Despite limited availability and tepid consumer interest, ABI Research forecasts premium video on demand will help grow the worldwide market for VOD equipment. Premium VOD, along with advanced advertising and “catch-up” television services, will drive 20 percent growth in the worldwide market for VOD equipment, from $493 million in 2010 to $591 million in 2016.

In its new report, Video-on-Demand, Video Server, Ad Server, Content Delivery Network Hardware, ABI Research says the total cost of premium VOD is expensive but still less than paying for cinema tickets and a babysitter. It also gives consumers the flexibility to decide between going out and staying home to see relatively recent content.

Even so, “For the time, this offering is expected to add some marginal revenue for content owners and operators without significantly altering the content revenue equations,” the report states.

DirecTV is the only major multichannel video operator so far to nationally offer movies in the controversial home premium window, which generally begins 60 days after the theatrical release. DirecTV has branded this service as Home Premiere, and charges $29.99 for 1080p HD feature films. It no longer showcases Home Premiere on its website.

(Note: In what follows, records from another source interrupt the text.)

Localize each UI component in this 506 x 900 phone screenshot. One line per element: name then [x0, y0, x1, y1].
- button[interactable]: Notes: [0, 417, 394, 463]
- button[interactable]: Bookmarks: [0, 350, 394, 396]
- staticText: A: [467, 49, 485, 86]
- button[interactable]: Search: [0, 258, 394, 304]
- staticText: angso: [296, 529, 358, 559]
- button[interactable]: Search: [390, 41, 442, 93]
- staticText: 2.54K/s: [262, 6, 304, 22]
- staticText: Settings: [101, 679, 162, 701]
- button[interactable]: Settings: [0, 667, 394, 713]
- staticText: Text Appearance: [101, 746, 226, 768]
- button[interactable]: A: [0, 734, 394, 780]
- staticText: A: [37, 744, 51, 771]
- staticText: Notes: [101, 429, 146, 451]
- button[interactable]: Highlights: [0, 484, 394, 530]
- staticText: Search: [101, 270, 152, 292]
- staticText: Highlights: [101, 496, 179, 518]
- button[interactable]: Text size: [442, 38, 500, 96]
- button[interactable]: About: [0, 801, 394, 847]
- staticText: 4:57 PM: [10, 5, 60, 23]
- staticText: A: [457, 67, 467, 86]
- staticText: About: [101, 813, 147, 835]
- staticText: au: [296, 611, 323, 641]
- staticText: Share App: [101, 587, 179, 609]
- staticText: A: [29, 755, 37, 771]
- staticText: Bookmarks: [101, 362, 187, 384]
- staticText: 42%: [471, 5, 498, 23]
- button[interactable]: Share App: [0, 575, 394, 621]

In July, Moody’s reassured theater owners and operators by reporting the threat from premium VOD is “overstated” since the service was not catching on with consumers.

Sam Rosen, ABI Research senior analyst, digital home, said adding extra security measures was important for maintaining the close relationships premium VOD requires to be successful. For its Home Premiere service, DirecTV worked with video software company SeaChange International and content identification and management specialist Civolution to implement NexGuard forensic watermarking into all early window content.

Advanced advertising technologies will provide an improved revenue stream, according to the study. Comcast recently announced they are using dynamic pre-roll and post-roll ads for VOD content in selected markets, with a full rollout expected by 2012. “To date, most operators have been providing their free video on demand (VOD) libraries only as a way to reduce subscriber churn, with the focus on attracting viewers,” said Rosen. “Now, VOD system manufacturers are turning their attention to advanced advertising as a way for operators to sell ads in VOD streams.”